__Exercise directions__:
Starting at the line that contains "I saw this shop" and ending at the line that contains "RECENT HIGHLIGHTS", the lines below are to be given again exactly, with nothing added.
______________________________
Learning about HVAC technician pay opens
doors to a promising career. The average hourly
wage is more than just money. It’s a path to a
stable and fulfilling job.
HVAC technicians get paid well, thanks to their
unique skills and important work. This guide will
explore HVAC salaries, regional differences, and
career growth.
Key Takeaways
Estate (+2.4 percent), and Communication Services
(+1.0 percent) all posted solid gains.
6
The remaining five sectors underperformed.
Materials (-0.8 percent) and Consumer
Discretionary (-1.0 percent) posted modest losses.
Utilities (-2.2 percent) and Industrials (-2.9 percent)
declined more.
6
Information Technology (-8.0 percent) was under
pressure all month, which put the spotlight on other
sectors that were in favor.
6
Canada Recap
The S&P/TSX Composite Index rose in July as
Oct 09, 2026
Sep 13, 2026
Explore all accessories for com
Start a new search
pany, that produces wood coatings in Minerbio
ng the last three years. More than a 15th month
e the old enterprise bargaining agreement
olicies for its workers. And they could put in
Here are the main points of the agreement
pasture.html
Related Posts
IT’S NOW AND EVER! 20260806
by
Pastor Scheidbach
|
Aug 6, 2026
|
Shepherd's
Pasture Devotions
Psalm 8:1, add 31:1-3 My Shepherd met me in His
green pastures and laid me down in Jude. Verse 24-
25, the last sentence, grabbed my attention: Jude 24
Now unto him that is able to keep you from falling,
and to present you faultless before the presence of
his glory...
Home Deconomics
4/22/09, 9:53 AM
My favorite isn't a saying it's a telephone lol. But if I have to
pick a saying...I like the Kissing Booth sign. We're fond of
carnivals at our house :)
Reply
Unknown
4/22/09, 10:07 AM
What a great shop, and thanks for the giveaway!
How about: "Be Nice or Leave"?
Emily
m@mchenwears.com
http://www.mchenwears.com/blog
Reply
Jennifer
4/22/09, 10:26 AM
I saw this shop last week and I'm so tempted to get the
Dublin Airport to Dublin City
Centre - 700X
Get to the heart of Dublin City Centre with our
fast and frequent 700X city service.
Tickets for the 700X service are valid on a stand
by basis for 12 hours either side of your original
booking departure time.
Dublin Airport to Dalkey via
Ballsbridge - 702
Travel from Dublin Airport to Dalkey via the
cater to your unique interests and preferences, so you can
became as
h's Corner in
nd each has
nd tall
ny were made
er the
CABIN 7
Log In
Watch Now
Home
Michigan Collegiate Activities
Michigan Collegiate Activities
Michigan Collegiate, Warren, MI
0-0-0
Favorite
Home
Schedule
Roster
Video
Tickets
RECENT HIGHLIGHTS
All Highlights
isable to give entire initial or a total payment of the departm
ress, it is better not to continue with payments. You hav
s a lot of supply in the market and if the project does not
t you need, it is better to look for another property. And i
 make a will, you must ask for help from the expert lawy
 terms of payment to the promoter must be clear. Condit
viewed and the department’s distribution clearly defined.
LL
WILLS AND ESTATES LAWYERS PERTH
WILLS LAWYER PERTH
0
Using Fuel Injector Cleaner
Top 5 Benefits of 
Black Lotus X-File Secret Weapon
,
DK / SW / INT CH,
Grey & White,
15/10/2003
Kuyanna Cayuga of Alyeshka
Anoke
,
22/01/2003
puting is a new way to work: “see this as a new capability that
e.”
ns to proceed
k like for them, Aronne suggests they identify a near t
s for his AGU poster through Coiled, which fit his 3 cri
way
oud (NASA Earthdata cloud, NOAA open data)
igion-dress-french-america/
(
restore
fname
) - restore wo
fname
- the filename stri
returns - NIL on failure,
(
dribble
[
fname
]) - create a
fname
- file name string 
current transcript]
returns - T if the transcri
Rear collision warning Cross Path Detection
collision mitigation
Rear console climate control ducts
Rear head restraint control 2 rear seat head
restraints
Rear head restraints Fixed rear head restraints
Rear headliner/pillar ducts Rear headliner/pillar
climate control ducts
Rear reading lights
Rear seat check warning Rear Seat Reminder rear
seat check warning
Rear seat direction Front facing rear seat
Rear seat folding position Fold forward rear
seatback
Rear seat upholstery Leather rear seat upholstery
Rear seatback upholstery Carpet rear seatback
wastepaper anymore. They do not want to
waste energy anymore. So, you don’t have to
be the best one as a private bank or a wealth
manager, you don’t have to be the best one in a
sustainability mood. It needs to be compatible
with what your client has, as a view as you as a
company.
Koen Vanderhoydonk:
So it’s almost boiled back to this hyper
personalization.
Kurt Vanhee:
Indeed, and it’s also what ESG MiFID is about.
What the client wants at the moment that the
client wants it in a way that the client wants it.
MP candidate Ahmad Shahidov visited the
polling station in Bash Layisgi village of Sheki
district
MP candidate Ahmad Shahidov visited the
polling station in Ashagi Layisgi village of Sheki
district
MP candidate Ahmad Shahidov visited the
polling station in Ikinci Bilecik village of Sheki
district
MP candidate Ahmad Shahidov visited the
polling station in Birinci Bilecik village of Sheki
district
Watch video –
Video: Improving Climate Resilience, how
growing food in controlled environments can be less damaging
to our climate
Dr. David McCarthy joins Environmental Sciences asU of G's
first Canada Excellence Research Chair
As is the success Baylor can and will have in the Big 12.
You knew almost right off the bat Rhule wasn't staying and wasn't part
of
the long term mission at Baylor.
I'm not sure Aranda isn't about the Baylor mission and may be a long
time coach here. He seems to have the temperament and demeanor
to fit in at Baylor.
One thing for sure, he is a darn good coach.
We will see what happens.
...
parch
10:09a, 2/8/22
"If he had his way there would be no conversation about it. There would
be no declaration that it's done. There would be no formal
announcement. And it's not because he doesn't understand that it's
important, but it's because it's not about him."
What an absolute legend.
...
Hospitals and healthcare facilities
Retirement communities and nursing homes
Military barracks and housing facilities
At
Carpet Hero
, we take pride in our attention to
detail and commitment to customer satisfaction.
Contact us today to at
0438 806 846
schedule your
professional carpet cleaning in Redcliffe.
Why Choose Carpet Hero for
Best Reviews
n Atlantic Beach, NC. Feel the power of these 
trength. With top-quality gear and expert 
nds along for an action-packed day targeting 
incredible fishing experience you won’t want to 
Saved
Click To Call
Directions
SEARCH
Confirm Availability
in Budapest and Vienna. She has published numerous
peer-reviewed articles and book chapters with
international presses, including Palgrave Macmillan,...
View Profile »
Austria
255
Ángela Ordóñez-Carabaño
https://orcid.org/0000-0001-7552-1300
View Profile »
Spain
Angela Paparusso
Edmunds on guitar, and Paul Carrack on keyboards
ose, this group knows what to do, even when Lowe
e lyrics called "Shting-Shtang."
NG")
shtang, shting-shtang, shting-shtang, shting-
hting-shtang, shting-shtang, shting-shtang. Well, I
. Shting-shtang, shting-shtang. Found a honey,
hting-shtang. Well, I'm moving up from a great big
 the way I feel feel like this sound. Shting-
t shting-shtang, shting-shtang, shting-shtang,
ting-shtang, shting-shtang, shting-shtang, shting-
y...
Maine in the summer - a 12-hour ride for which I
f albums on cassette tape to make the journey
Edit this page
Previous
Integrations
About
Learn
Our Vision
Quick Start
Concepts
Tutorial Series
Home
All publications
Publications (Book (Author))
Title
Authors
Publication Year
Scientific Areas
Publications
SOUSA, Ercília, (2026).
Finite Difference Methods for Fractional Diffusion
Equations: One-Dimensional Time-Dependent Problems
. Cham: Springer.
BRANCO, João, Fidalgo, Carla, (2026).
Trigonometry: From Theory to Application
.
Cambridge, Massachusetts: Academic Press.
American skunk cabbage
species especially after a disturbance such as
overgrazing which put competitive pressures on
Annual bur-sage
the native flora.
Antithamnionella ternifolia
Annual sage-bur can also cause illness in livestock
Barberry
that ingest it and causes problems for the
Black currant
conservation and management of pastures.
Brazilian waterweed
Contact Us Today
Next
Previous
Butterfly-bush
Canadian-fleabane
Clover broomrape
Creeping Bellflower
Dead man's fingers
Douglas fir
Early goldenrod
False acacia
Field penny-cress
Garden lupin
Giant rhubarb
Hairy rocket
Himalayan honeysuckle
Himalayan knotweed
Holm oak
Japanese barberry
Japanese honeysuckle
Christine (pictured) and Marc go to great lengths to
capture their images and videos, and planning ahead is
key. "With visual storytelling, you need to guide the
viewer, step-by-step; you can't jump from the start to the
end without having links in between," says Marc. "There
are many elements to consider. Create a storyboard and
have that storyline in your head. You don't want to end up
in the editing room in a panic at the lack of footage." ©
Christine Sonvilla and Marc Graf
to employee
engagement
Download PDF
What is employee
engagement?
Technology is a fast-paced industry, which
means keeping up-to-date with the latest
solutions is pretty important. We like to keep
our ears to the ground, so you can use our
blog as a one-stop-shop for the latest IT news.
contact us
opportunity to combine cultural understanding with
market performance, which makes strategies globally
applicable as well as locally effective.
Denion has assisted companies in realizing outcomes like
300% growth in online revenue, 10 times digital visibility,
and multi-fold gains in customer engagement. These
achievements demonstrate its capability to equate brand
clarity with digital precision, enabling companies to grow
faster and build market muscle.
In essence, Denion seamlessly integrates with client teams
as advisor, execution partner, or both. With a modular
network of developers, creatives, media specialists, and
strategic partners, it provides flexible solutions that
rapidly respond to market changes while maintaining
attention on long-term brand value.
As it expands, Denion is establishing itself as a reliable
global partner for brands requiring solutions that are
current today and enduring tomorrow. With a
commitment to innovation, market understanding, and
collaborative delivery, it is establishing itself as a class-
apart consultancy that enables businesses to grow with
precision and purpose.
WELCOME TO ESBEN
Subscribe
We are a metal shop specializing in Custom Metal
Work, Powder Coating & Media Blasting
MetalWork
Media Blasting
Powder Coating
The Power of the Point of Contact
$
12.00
______________________________
__Answer__:
I saw this shop last week and I'm so tempted to get the
Dublin Airport to Dublin City
Centre - 700X
Get to the heart of Dublin City Centre with our
fast and frequent 700X city service.
Tickets for the 700X service are valid on a stand
by basis for 12 hours either side of your original
booking departure time.
Dublin Airport to Dalkey via
Ballsbridge - 702
Travel from Dublin Airport to Dalkey via the
cater to your unique interests and preferences, so you can
became as
h's Corner in
nd each has
nd tall
ny were made
er the
CABIN 7
Log In
Watch Now
Home
Michigan Collegiate Activities
Michigan Collegiate Activities
Michigan Collegiate, Warren, MI
0-0-0
Favorite
Home
Schedule
Roster
Video
Tickets
RECENT HIGHLIGHTS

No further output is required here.